Ebbene, il Consiglio regionale ha diramato una nota in cui precisa innanzitutto che «a partire dalla presente legislatura, i consiglieri regionali non percepiscono alcun vitalizio». Cosa risaputa, visto che i vitalizi sono stati aboliti nel 2011 sulla spinta dell’indignazione nazionale e del crescente malcontento amplificato dalla crisi economica, allora nel suo momento più buio. E comunque, quella storica e “coraggiosa” decisione fu presa salvando i vitalizi futuri dei legislatori in carica in quel momento, visto che la nuova disciplina rimandava il taglio alla consiliatura successiva, quella del 2014, cioè quella attuale che scadrà nel 2019.
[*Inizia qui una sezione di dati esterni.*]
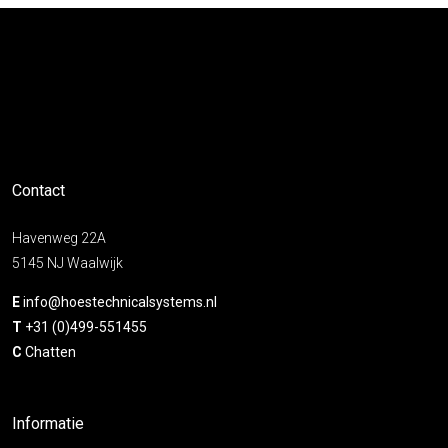
Contact
Havenweg 22A
5145 NJ Waalwijk
E
info@hoestechnicalsystems.nl
T
+31 (0)499-551455
C
Chatten
Informatie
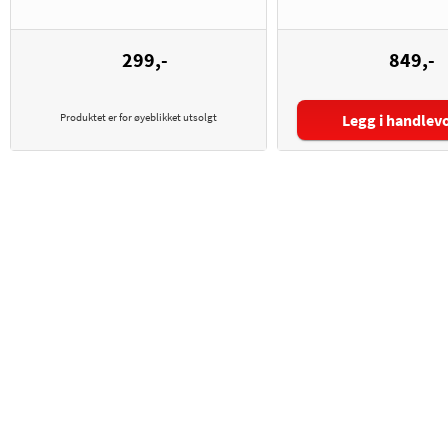
299,-
849,-
Produktet er for øyeblikket utsolgt
Legg i handlev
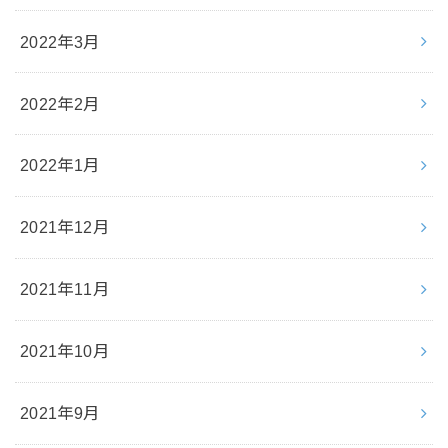
2022年3月
2022年2月
2022年1月
2021年12月
2021年11月
2021年10月
2021年9月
Dopo aver messo le mani avanti, dunque, il Consiglio regionale affronta la questione del giorno: «Quanto alla questione dei vitalizi degli ex consiglieri regionali, già affrontata sul piano giuridico - si legge nel comunicato -, si evidenzia che essa attiene alla materia dei diritti quesiti (c’è scritto proprio così, sembra un lapsus freudiano ma significa “acquisiti”, ndr), principio di diritto non modificabile dal legislatore regionale». Lo stesso legislatore regionale che quegli stessi aumenti “automatici” li ha decisi con la legge n.3 del 1996, puntualmente richiamata nella determina pubblicata sul Burc n. 37 del 26 marzo scorso, con cui il dirigente del settore Risorse umane dispone l’aumento dei vitalizi. Insomma, delle due l’una: o la legge non serviva sin dall’inizio, oppure così come è stata varata poteva essere modificata, annullando un adeguamento all’inflazione calcolato sui prezzi al consumo per “operai e impiegati” che appare come una beffa per quei calabresi che, loro malgrado, devono guadagnarsi ogni centesimo che portano a casa.
Ma la nota del Consiglio regionale va verso l’infinito e oltre, finendo per accentuare l’effetto Jessica Rabbit. In coda al comunicato, infatti, si salta letteralmente di palo in frasca e si afferma che «in relazione all'obbligo di timbratura dei dipendenti pubblici in servizio presso le strutture speciali, si rileva che tale decisione, che armonizza la gestione del personale pubblico nel rispetto della legge, è divenuta efficace per effetto di una deliberazione dell'Ufficio di Presidenza del Consiglio regionale, assunta nell'ambito delle politiche di razionalizzazione e riqualificazione della spesa pubblica adottate in questa legislatura».
Per chi non ci ha capito granché, bisogna ricordare che nel novembre scorso, dunque ben 5 mesi fa, tra squilli di trombe e rullo di tamburi, il Consiglio regionale introdusse – udite udite – l’uso del badge elettronico per certificare le presenze quotidiane dei dipendenti dislocati presso le strutture speciali dell’Assemblea, lavoratori che da sempre si limitavano a firmare un semplice foglio per certificare entrata e uscita. Una “rivoluzione” che venne accolta da un coro unanime di sfottò e di “Era ora!”.
Insomma, la chiosa finale sembra proprio una foglia di fico. Troppo piccola, vecchia e appassita per coprire la vergogna di un aumento dei vitalizi che sta indignando tutta la Calabria.